Dominic Sherwood is a standout, portraying an anxiety and drive we haven’t quite seen in Jace yet. His humor filters through in fitting pieces, and when he brings the pain, he commits to taking everyone down with him. Harry Shum Jr. also provides Magnus with some lovely new depths, infusing his every word and look with tangible centuries of knowledge, pain, and ridicule at the hands of those who deem him unworthy. There’s a brief but beautiful pause between Jace and Magnus as two men who share a common love, and Dominic and Harry play it with quiet heart.

For a guy who spends a large part of this episode unconscious, Matthew Daddario locks in a great performance as Alec that hits you when it counts. One scene I found notable for the way he moved his body in tandem with Magnus’ magic. It wasn’t anything huge, but I appreciated it purely for whoever thought that tiny detail should be there. As teen Alec, Alex Eling offers one of the strongest of the younger performances (second to Tomaso Sanelli’s childhood Jace). He had Matthew’s mannerisms and stance almost down to a tee, and he spoke through him from the same locked chest that is often observed in Matthew’s performances.

Emeraude Toubia plays Isabelle from the heart in a way that allows you to see her growing dread as the minutes tick by, and Romy Weltman’s role as her teen counterpart seems to have done a little homework in that regard. Katherine McNamara’s role as Clary takes a substantial backseat to the going-ons this episode, though she grounds Clary again with purpose and allows others to take the lead. Alberto Rosende always shines when Simon gets to be a little more serious, and he plays him like a kicked puppy who still has enough hope to get back up and smile. It’s terribly painful and endearing.

Alisha Wainwright and her fan-anticipated introduction as book-famous werewolf Maia Roberts nails her headstrong character in a way that will delight Maia fans, while Isaiah Mustafa’s Luke only seems to get stronger and more conflicted as the episodes pass. Nick Sagar’s Victor Aldertree is frustrating and uncomfortable to watch in a way that makes you want to make him your ally and punch him in the junk at the same time, and Raymond Ablack’s return as Raj is much the same in that he will make you giggle and call foul.

Writer Peter Binswanger, the guy responsible for last season’s ‘Major Arcana’ and the season finale ‘Morning Star,’ offers emotion to a story that goes right for the kill. It’s one of the most cohesive scripts ever seen on this show, and even if some of the performances fall short of nailing its nuances, it sets a new bar with its overwhelming sense of adrenaline and deep character depth.

Actor-turned-Director Gregory Smith (Everwood, Rookie Blue) plays in the Shadow World for the first time as a guest director, expertly framing the presence of the cast for maximum emotional impact. His style gets intimate where it needs to be, pulls no punches when the action hits, and while some of the younger actors could have done with a little more guidance, whatever he did to nudge our main cast is rewarded in every single one of their performances.

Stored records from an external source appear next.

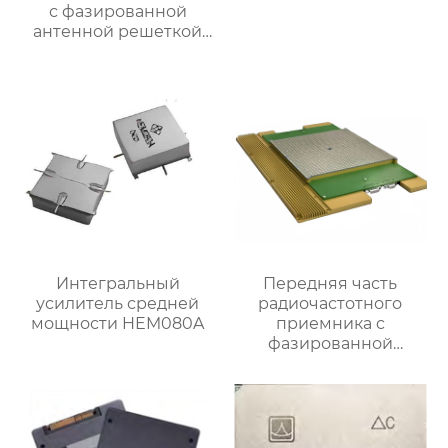
с фазированной
антенной решеткой
Ка-диапазона
Интегральный
Передняя часть
усилитель средней
радиочастотного
мощности HEM080A
приемника c
фазированной
антенной решеткой K-
диапазона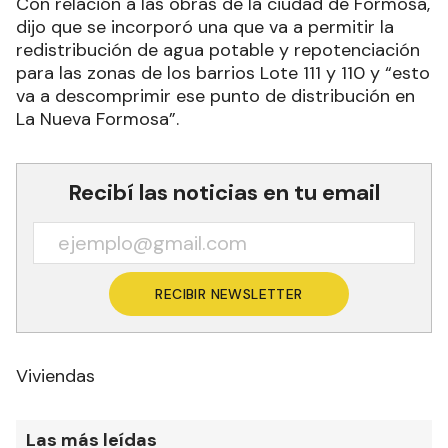
Con relación a las obras de la ciudad de Formosa,
dijo que se incorporó una que va a permitir la
redistribución de agua potable y repotenciación
para las zonas de los barrios Lote 111 y 110 y “esto
va a descomprimir ese punto de distribución en
La Nueva Formosa”.
Recibí las noticias en tu email
RECIBIR NEWSLETTER
Viviendas
Las más leídas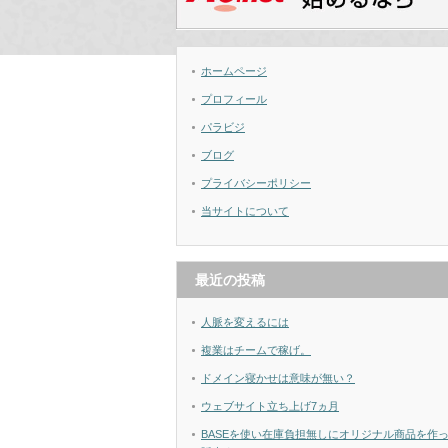
ホームページ
プロフィール
パラビジ
ブログ
プライバシーポリシー
当サイトについて
最近の投稿
人脈を変えるには
複業はチームで稼げ。
ドメイン寝かせは意味が無い？
ウェブサイト立ち上げ7ヵ月
BASEを使い在庫負担無しにオリジナル商品を作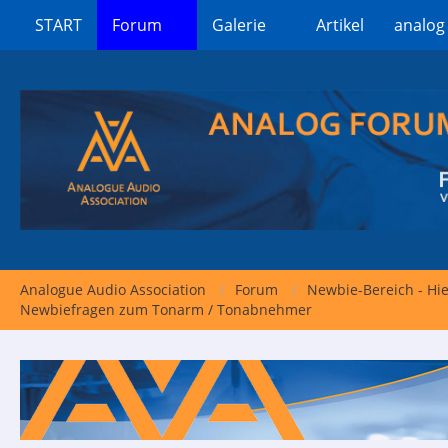
START
Forum
Galerie
Artikel
analog
Analogue Audio Association
Forum
Newbie-Bereich - Hi
Newbiefragen zum Tonarm / Tonabnehmer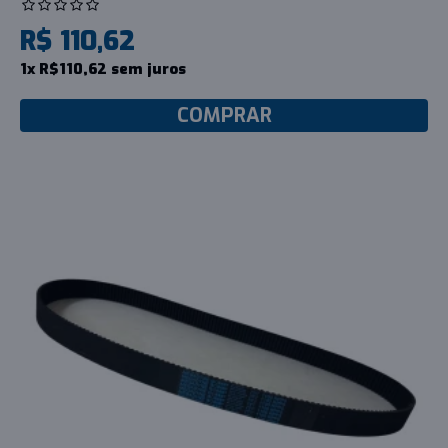
R$ 110,62
1x R$110,62 sem juros
COMPRAR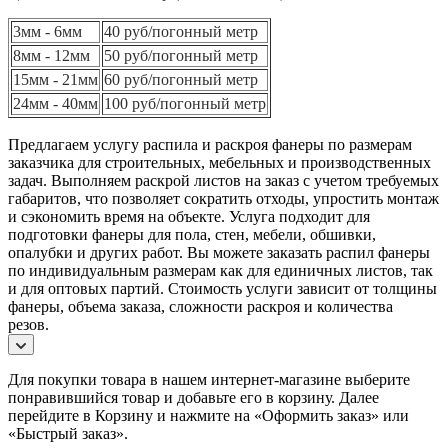
3мм - 6мм
40 руб/погонный метр
8мм - 12мм
50 руб/погонный метр
15мм - 21мм
60 руб/погонный метр
24мм - 40мм
100 руб/погонный метр
Предлагаем услугу распила и раскроя фанеры по размерам
заказчика для строительных, мебельных и производственных
задач. Выполняем раскрой листов на заказ с учетом требуемых
габаритов, что позволяет сократить отходы, упростить монтаж
и сэкономить время на объекте. Услуга подходит для
подготовки фанеры для пола, стен, мебели, обшивки,
опалубки и других работ. Вы можете заказать распил фанеры
по индивидуальным размерам как для единичных листов, так
и для оптовых партий. Стоимость услуги зависит от толщины
фанеры, объема заказа, сложности раскроя и количества
резов.
Для покупки товара в нашем интернет-магазине выберите
понравившийся товар и добавьте его в корзину. Далее
перейдите в Корзину и нажмите на «Оформить заказ» или
«Быстрый заказ».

The end result is balanced and true, never stepping over the line of drama for drama’s sake. It’s still a way off from being a perfect show, but this episode is full of heart and all of the juicy facets that make our characters loved, which makes it another bold step in the right direction. Fans will be a mess in the best of ways.



Shadowhunters airs Mondays 8/7c on Freeform, and Tuesdays internationally on Netflix.